# About this exercise:
Would you filter these records and copy every line that has the word "Project"?

# Records for processing:
__________

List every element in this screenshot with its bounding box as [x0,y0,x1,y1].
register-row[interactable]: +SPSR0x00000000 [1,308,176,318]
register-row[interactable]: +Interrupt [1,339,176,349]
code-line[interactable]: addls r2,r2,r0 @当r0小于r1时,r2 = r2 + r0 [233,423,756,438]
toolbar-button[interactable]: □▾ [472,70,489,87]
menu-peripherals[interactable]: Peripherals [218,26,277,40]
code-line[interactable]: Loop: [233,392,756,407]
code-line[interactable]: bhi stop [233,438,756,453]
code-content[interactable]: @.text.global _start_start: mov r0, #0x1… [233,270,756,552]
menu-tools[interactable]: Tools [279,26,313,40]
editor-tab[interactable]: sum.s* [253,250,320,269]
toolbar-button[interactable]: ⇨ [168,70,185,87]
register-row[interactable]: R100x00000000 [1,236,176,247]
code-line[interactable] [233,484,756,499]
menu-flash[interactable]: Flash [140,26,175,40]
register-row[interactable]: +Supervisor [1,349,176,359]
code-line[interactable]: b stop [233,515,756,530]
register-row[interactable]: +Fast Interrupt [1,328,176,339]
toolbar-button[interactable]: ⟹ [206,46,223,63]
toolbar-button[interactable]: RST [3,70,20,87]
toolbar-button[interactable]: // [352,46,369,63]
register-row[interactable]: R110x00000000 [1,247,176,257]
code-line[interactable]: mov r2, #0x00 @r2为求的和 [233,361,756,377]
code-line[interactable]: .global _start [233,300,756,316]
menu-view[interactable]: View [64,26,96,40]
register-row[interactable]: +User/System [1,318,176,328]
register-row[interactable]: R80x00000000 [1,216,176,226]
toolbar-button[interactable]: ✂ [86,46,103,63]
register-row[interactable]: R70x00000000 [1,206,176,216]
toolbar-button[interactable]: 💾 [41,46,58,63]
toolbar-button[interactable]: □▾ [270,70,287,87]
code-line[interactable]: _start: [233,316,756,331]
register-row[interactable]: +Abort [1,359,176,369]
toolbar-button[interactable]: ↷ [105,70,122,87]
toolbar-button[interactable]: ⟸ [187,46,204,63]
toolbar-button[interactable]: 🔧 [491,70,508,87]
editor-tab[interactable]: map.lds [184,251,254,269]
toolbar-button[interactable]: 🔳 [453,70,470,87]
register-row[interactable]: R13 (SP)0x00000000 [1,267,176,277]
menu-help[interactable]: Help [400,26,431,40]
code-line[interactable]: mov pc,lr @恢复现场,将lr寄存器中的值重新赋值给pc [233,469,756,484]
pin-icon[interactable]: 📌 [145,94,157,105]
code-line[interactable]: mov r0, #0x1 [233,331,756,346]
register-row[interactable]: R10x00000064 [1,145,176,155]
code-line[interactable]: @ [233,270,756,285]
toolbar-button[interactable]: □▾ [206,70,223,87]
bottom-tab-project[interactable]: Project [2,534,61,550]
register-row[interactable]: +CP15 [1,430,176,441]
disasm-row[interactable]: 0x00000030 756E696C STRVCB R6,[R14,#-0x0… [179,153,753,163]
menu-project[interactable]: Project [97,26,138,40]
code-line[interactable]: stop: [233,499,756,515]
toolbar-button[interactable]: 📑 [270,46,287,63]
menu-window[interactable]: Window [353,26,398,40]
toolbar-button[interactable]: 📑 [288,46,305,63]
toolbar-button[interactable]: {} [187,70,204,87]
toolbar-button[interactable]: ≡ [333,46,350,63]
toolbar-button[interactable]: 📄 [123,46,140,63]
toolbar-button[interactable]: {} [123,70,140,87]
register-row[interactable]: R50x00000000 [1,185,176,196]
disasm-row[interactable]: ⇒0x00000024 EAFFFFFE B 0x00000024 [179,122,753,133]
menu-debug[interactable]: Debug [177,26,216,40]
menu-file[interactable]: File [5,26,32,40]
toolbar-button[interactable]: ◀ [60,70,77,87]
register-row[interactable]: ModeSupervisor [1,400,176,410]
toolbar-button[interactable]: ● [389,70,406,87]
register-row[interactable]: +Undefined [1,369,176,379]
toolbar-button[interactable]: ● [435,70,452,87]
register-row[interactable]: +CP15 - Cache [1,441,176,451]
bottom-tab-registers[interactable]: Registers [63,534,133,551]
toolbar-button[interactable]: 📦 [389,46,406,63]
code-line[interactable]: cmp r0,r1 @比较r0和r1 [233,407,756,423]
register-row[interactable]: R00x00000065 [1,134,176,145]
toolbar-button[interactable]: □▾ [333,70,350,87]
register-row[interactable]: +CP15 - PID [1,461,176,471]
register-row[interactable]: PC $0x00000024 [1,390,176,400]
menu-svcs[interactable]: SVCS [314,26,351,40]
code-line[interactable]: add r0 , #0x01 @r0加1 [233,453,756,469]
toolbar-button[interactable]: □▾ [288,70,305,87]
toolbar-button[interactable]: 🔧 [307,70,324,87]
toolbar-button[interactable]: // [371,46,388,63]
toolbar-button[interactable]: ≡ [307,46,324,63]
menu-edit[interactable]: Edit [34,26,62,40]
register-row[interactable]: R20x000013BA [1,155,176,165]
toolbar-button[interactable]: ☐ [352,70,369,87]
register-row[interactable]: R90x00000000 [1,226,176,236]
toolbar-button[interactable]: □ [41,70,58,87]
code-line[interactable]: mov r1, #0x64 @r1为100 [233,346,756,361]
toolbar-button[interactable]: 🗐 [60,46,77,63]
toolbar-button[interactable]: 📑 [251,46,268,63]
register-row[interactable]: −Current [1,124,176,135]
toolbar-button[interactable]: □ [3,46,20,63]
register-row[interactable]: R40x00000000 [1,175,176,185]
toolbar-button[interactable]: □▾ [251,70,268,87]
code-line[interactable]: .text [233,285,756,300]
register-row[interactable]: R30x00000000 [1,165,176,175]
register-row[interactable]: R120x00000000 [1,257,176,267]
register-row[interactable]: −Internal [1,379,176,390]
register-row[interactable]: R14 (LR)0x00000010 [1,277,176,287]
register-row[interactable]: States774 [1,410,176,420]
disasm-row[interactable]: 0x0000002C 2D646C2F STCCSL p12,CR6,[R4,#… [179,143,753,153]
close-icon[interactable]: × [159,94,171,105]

__________

# Response to this task:
bottom-tab-project[interactable]: Project [2,534,61,550]
menu-project[interactable]: Project [97,26,138,40]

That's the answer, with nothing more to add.